The play park at Rufford Abbey is open but if it becomes too crowded they close the gates and only let people enter when the crowds die down. Social distancing on a play park is always going to be difficult, children love to play together and make friends so in that regard it is the parents responsibility to ensure as little contact as possible. Rufford Abbey advise that only one adult accompany their child if required which worked in my favour as I got to sit back, relax and read my book! 

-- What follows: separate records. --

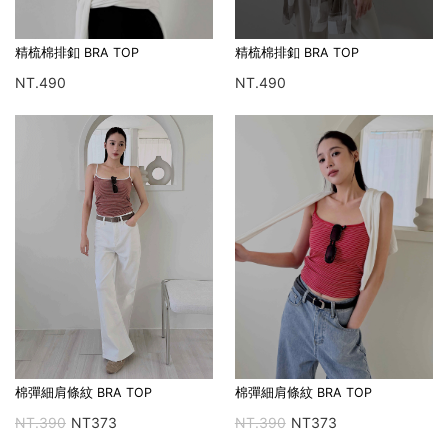
精梳棉排釦 BRA TOP
精梳棉排釦 BRA TOP
NT.490
NT.490
棉彈細肩條紋 BRA TOP
棉彈細肩條紋 BRA TOP
NT.390
NT373
NT.390
NT373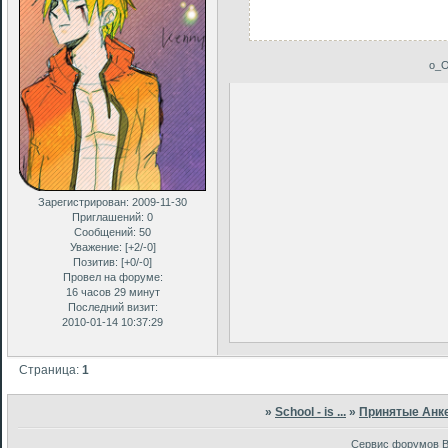
о_О
Зарегистрирован
: 2009-11-30
Приглашений:
0
Сообщений:
50
Уважение:
[+2/-0]
Позитив:
[+0/-0]
Провел на форуме:
16 часов 29 минут
Последний визит:
2010-01-14 10:37:29
Страница:
1
»
School - is ...
»
Принятые Анк
Сервис форумов B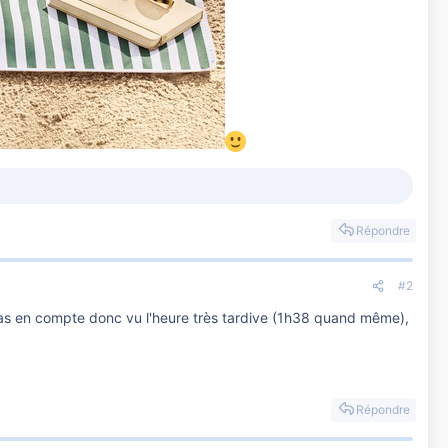
Répondre
#2
 pas en compte donc vu l'heure très tardive (1h38 quand même),
Répondre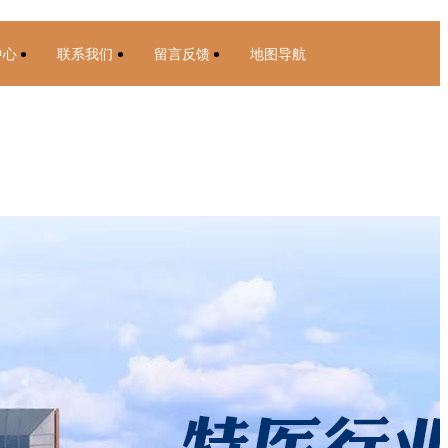
中心
联系我们
留言反馈
地图导航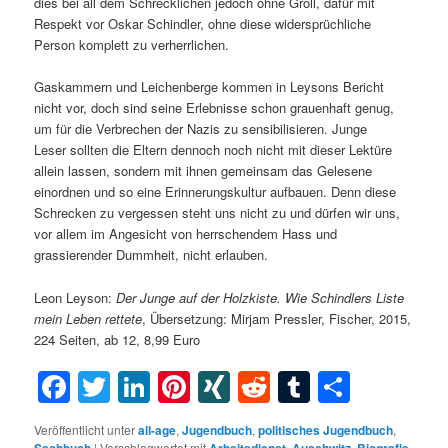
dies bei all dem Schrecklichen jedoch ohne Groll, dafür mit
Respekt vor Oskar Schindler, ohne diese widersprüchliche
Person komplett zu verherrlichen.
Gaskammern und Leichenberge kommen in Leysons Bericht
nicht vor, doch sind seine Erlebnisse schon grauenhaft genug,
um für die Verbrechen der Nazis zu sensibilisieren. Junge
Leser sollten die Eltern dennoch noch nicht mit dieser Lektüre
allein lassen, sondern mit ihnen gemeinsam das Gelesene
einordnen und so eine Erinnerungskultur aufbauen. Denn diese
Schrecken zu vergessen steht uns nicht zu und dürfen wir uns,
vor allem im Angesicht von herrschendem Hass und
grassierender Dummheit, nicht erlauben.
Leon Leyson:
Der
Junge
auf der
Holzkiste.
Wie Schindlers Liste
mein Leben rettete
, Übersetzung: Mirjam Pressler, Fischer, 2015,
224 Seiten, ab 12, 8,99 Euro
Facebook
Twitter
LinkedIn
Pinterest
XING
Reddit
Tumblr
Teilen
Veröffentlicht unter
all-age
,
Jugendbuch
,
politisches Jugendbuch
,
|
Verschlagwortet mit
,
,
,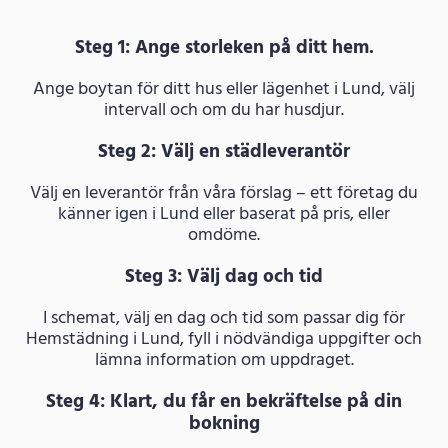
Steg 1: Ange storleken på ditt hem.
Ange boytan för ditt hus eller lägenhet i Lund, välj
intervall och om du har husdjur.
Steg 2: Välj en städleverantör
Välj en leverantör från våra förslag – ett företag du
känner igen i Lund eller baserat på pris, eller
omdöme.
Steg 3: Välj dag och tid
I schemat, välj en dag och tid som passar dig för
Hemstädning i Lund, fyll i nödvändiga uppgifter och
lämna information om uppdraget.
Steg 4: Klart, du får en bekräftelse på din
bokning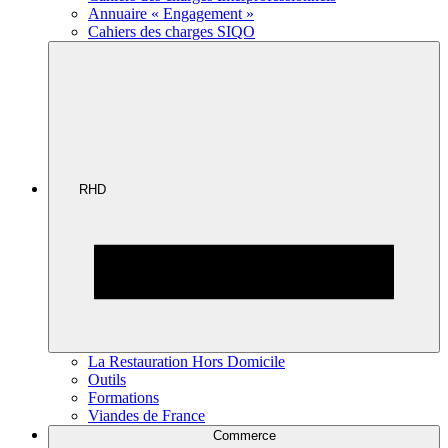
Annuaire « Engagement »
Cahiers des charges SIQO
RHD
La Restauration Hors Domicile
Outils
Formations
Viandes de France
Commerce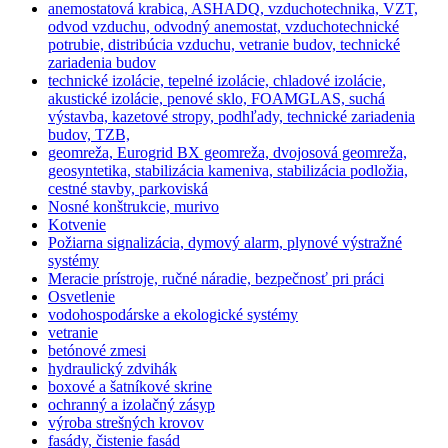
anemostatová krabica, ASHADQ, vzduchotechnika, VZT,
odvod vzduchu, odvodný anemostat, vzduchotechnické
potrubie, distribúcia vzduchu, vetranie budov, technické
zariadenia budov
technické izolácie, tepelné izolácie, chladové izolácie,
akustické izolácie, penové sklo, FOAMGLAS, suchá
výstavba, kazetové stropy, podhľady, technické zariadenia
budov, TZB,
geomreža, Eurogrid BX geomreža, dvojosová geomreža,
geosyntetika, stabilizácia kameniva, stabilizácia podložia,
cestné stavby, parkoviská
Nosné konštrukcie, murivo
Kotvenie
Požiarna signalizácia, dymový alarm, plynové výstražné
systémy
Meracie prístroje, ručné náradie, bezpečnosť pri práci
Osvetlenie
vodohospodárske a ekologické systémy
vetranie
betónové zmesi
hydraulický zdvihák
boxové a šatníkové skrine
ochranný a izolačný zásyp
výroba strešných krovov
fasády, čistenie fasád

Visiting Rufford Abbey Park During The Covid- 19 Pandemic

There are plenty of picnic tables surrounding the area and ample grassy areas to sit. Once we found the only currently available entrance to the play park I was pleased to see a hand sanitizer station and even more happy to see everyone that entered using it. Rufford had implemented an exit only route to avoid people crossing paths too much which worked well. I didn't notice if there was sanitizer at the exit as we used our own but there was sanitizer available at the food kiosk situated in the play park.

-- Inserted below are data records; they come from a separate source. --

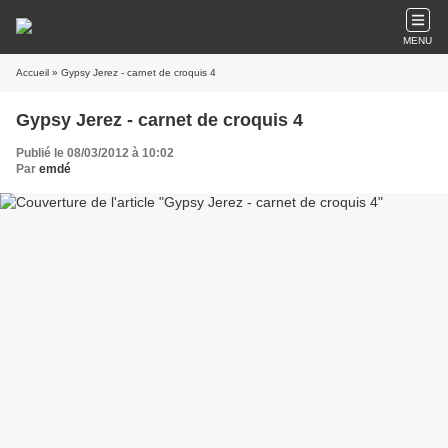
MENU
Accueil
» Gypsy Jerez - carnet de croquis 4
Gypsy Jerez - carnet de croquis 4
Publié le 08/03/2012 à 10:02
Par
emdé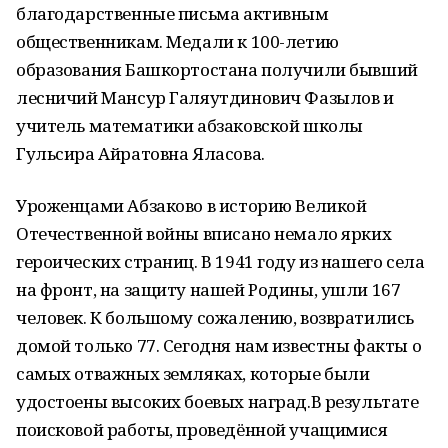
благодарственные письма активным
общественникам. Медали к 100-летию
образования Башкортостана получили бывший
лесничий Мансур Галяутдинович Фазылов и
учитель математики абзаковской школы
Гульсира Айратовна Яласова.
Уроженцами Абзаково в историю Великой
Отечественной войны вписано немало ярких
героических страниц. В 1941 году из нашего села
на фронт, на защиту нашей Родины, ушли 167
человек. К большому сожалению, возвратились
домой только 77. Сегодня нам известны факты о
самых отважных земляках, которые были
удостоены высоких боевых наград.В результате
поисковой работы, проведённой учащимися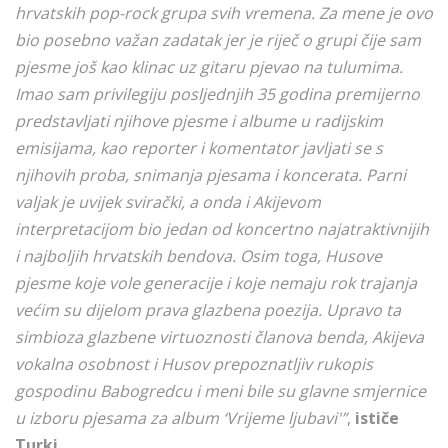
hrvatskih pop-rock grupa svih vremena. Za mene je ovo
bio posebno važan zadatak jer je riječ o grupi čije sam
pjesme još kao klinac uz gitaru pjevao na tulumima.
Imao sam privilegiju posljednjih 35 godina premijerno
predstavljati njihove pjesme i albume u radijskim
emisijama, kao reporter i komentator javljati se s
njihovih proba, snimanja pjesama i koncerata. Parni
valjak je uvijek svirački, a onda i Akijevom
interpretacijom bio jedan od koncertno najatraktivnijih
i najboljih hrvatskih bendova. Osim toga, Husove
pjesme koje vole generacije i koje nemaju rok trajanja
većim su dijelom prava glazbena poezija. Upravo ta
simbioza glazbene virtuoznosti članova benda, Akijeva
vokalna osobnost i Husov prepoznatljiv rukopis
gospodinu Babogredcu i meni bile su glavne smjernice
u izboru pjesama za album ‘Vrijeme ljubavi'”
,
ističe
Turki
.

My Thoughts On Visiting Rufford Abbey Country Park 

During The Covid-19 Pandemic.

Rufford Abbey Park was one of the first destinations to re-open in our area and they've managed to do so in a calm and organised way. The changes to the park have been important but it's managed to maintain a sense of freedom whilst ensuring visitor safety. I maybe biased because I love the place so much but I felt safe there, I think the park have done all they possibly can to ensure a safe visit. The staff were so friendly, the majority of other visitors were careful and respectful of the rules and I can't wait to go back and tuck into a delicious gluten free pizza! 

 Thanks For Reading 

Katrina Fox UK based parenting blogger. Writing about Coeliac / celiac disease, Aspergers Syndrome and Autism, Pregnancy, Parenting and both Childrens and Adults Books


  1. This place looks lovely. I hope you manage to have your wedding there eventually. #KCACOLS

  2. This post is really helpful - chocful of useful and detailed information for a visitor. It certainly looks like a gorgeous place and I wish you well with your wedding plans - hopefully that will be sooner rather than later! Thank you for linking up with #KCACOLS, we hope to see you again next time. :)

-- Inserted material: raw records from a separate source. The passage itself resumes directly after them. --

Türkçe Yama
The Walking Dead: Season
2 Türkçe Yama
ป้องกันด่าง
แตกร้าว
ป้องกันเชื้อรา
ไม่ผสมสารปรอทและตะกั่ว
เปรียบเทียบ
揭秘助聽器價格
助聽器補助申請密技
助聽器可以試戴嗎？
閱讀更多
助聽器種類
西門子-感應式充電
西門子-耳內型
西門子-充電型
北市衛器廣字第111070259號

  3. This looks like a lovely place :) Great info! #KCACOLS

  4. Rufford Abbey Park looks like such a gorgeous place to visit! What a fab and detailed post on what to expect when visiting - so helpful. It's just too bad we don't live closer. Thank you for joining us for #mischiefandmemories

  5. Rufford Abbey Park looks like a fab place to take the family. I like the covid measures they have in place to keep visitors safe. Thanks for linking up with MischiefAndMemories.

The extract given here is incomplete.